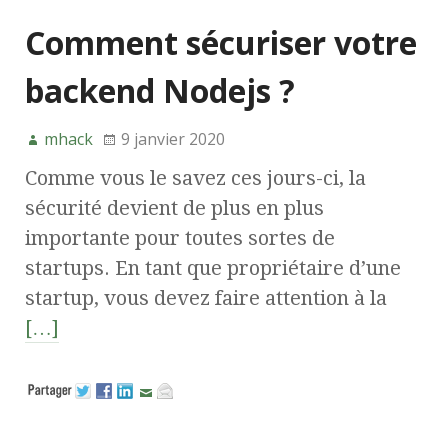
Comment sécuriser votre
backend Nodejs ?
mhack
9 janvier 2020
Comme vous le savez ces jours-ci, la
sécurité devient de plus en plus
importante pour toutes sortes de
startups. En tant que propriétaire d’une
startup, vous devez faire attention à la
[…]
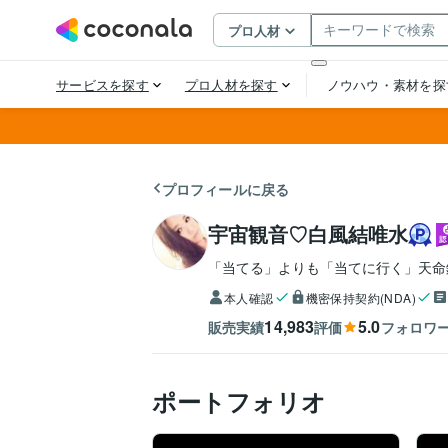
プロフィールに戻る
宇宙観音♡白風結唯水
「当てる」よりも「当てに行く」天命
本人確認
機密保持契約(NDA)
14,983
5.0
販売実績
評価
フォロワ
ポートフォリオ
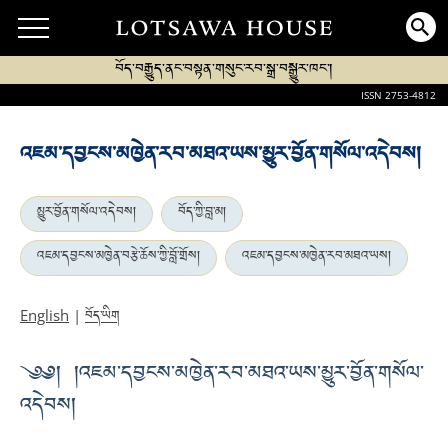
བོད་བརྒྱུད་ནང་བསྟན་གསུང་རབ་སྒྲ་བསྒྱུར་ཁང་།
ISSN 2753-4812
འཇམ་དབྱངས་མཁྱེན་རབ་མཐའ་ཡས་མྱུར་བྱོན་གསོལ་འདེབས།
མྱུར་བྱོན་གསོལ་འདེབས།
བོད་ཀྱི་བླ་མ།
འཇམ་དབྱངས་མཁྱེན་བརྩེ་ཆོས་ཀྱི་བློ་གྲོས།
འཇམ་དབྱངས་མཁྱེན་རབ་མཐའ་ཡས།
བོད་ཡིག
English
|
༄༅། །འཇམ་དབྱངས་མཁྱེན་རབ་མཐའ་ཡས་མྱུར་བྱོན་གསོལ་
འདེབས།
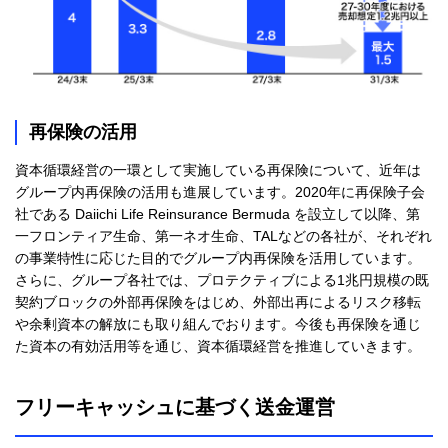
再保険の活用
資本循環経営の一環として実施している再保険について、近年は
グループ内再保険の活用も進展しています。2020年に再保険子会
社である Daiichi Life Reinsurance Bermuda を設立して以降、第
一フロンティア生命、第一ネオ生命、TALなどの各社が、それぞれ
の事業特性に応じた目的でグループ内再保険を活用しています。
さらに、グループ各社では、プロテクティブによる1兆円規模の既
契約ブロックの外部再保険をはじめ、外部出再によるリスク移転
や余剰資本の解放にも取り組んでおります。今後も再保険を通じ
た資本の有効活用等を通じ、資本循環経営を推進していきます。
フリーキャッシュに基づく送金運営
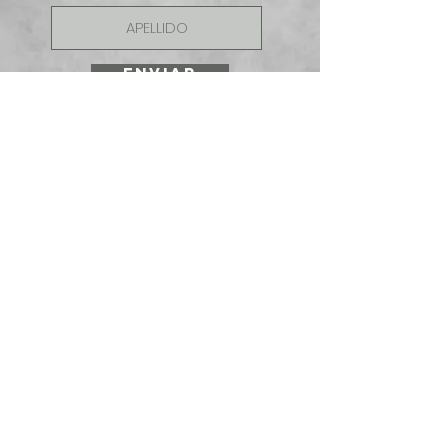
ENVIAR
SOLICITE UNA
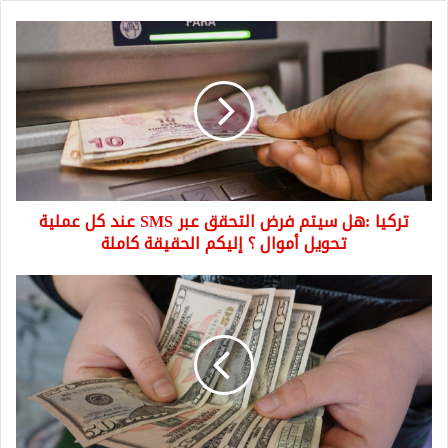
تركيا
:هل
سيتم
فرض
التحقق
عبر
SMS
عند
كل
تركيا :هل سيتم فرض التحقق عبر SMS عند كل عملية
عملية
تحويل
تحويل أموال ؟ إليكم الحقيقة كاملة
أموال
؟
حالة
إليكم
الدولار
الحقيقة
واليورو
كاملة
مقابل
الليرة
التركية
اليوم
السبت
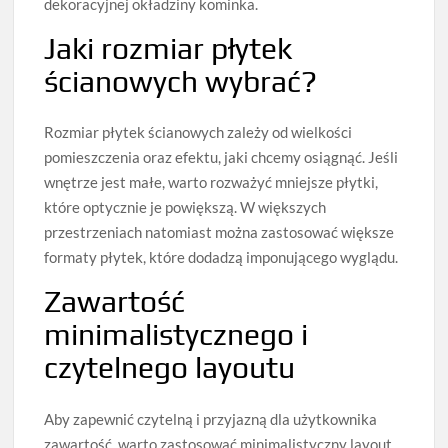
dekoracyjnej okładziny kominka.
Jaki rozmiar płytek
ścianowych wybrać?
Rozmiar płytek ścianowych zależy od wielkości
pomieszczenia oraz efektu, jaki chcemy osiągnąć. Jeśli
wnętrze jest małe, warto rozważyć mniejsze płytki,
które optycznie je powiększą. W większych
przestrzeniach natomiast można zastosować większe
formaty płytek, które dodadzą imponującego wyglądu.
Zawartość
minimalistycznego i
czytelnego layoutu
Aby zapewnić czytelną i przyjazną dla użytkownika
zawartość, warto zastosować minimalistyczny layout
___
Task directions
The listing above should be repeated word for word, with every image left out.

Task result
Comment sécuriser votre
backend Nodejs ?
mhack
9 janvier 2020
Comme vous le savez ces jours-ci, la
sécurité devient de plus en plus
importante pour toutes sortes de
startups. En tant que propriétaire d’une
startup, vous devez faire attention à la
[…]
プロフィールに戻る
宇宙観音♡白風結唯水
「当てる」よりも「当てに行く」天命
本人確認
機密保持契約(NDA)
14,983
5.0
販売実績
評価
フォロワ
ポートフォリオ
བོད་བརྒྱུད་ནང་བསྟན་གསུང་རབ་སྒྲ་བསྒྱུར་ཁང་།
ISSN 2753-4812
འཇམ་དབྱངས་མཁྱེན་རབ་མཐའ་ཡས་མྱུར་བྱོན་གསོལ་འདེབས།
མྱུར་བྱོན་གསོལ་འདེབས།
བོད་ཀྱི་བླ་མ།
འཇམ་དབྱངས་མཁྱེན་བརྩེ་ཆོས་ཀྱི་བློ་གྲོས།
འཇམ་དབྱངས་མཁྱེན་རབ་མཐའ་ཡས།
བོད་ཡིག
English
|
༄༅། །འཇམ་དབྱངས་མཁྱེན་རབ་མཐའ་ཡས་མྱུར་བྱོན་གསོལ་
འདེབས།
再保険の活用
資本循環経営の一環として実施している再保険について、近年は
グループ内再保険の活用も進展しています。2020年に再保険子会
社である Daiichi Life Reinsurance Bermuda を設立して以降、第
一フロンティア生命、第一ネオ生命、TALなどの各社が、それぞれ
の事業特性に応じた目的でグループ内再保険を活用しています。
さらに、グループ各社では、プロテクティブによる1兆円規模の既
契約ブロックの外部再保険をはじめ、外部出再によるリスク移転
や余剰資本の解放にも取り組んでおります。今後も再保険を通じ
た資本の有効活用等を通じ、資本循環経営を推進していきます。
フリーキャッシュに基づく送金運営
ENVIAR
SOLICITE UNA
تركيا
:هل
سيتم
فرض
التحقق
عبر
SMS
عند
كل
تركيا :هل سيتم فرض التحقق عبر SMS عند كل عملية
عملية
تحويل
تحويل أموال ؟ إليكم الحقيقة كاملة
أموال
؟
حالة
إليكم
الدولار
الحقيقة
واليورو
كاملة
مقابل
الليرة
التركية
اليوم
السبت
dekoracyjnej okładziny kominka.
Jaki rozmiar płytek
ścianowych wybrać?
Rozmiar płytek ścianowych zależy od wielkości
pomieszczenia oraz efektu, jaki chcemy osiągnąć. Jeśli
wnętrze jest małe, warto rozważyć mniejsze płytki,
które optycznie je powiększą. W większych
przestrzeniach natomiast można zastosować większe
formaty płytek, które dodadzą imponującego wyglądu.
Zawartość
minimalistycznego i
czytelnego layoutu
Aby zapewnić czytelną i przyjazną dla użytkownika
zawartość, warto zastosować minimalistyczny layout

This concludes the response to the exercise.